#### [Material shown]
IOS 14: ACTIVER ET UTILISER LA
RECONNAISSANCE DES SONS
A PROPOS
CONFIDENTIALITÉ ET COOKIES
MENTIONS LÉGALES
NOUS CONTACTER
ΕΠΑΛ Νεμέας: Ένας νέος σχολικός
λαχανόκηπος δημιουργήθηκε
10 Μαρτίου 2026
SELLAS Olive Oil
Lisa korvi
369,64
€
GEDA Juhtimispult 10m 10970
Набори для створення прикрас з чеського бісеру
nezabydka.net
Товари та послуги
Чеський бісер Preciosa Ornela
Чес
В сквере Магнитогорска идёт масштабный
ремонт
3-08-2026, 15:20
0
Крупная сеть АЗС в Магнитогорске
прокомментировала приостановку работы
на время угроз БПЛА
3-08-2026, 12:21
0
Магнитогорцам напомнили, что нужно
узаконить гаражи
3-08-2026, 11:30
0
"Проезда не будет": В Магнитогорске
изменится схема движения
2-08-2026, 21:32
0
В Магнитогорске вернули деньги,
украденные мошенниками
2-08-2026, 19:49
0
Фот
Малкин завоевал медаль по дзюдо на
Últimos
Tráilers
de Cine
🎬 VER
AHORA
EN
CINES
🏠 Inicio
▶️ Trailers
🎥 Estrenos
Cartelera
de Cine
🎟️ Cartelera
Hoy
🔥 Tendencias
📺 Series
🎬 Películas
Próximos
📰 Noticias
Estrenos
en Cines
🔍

#### [Work instructions]
Select and copy each line from the data that includes the word "Магнитогорске".

#### [Output for this exercise]
Крупная сеть АЗС в Магнитогорске
"Проезда не будет": В Магнитогорске
В Магнитогорске вернули деньги,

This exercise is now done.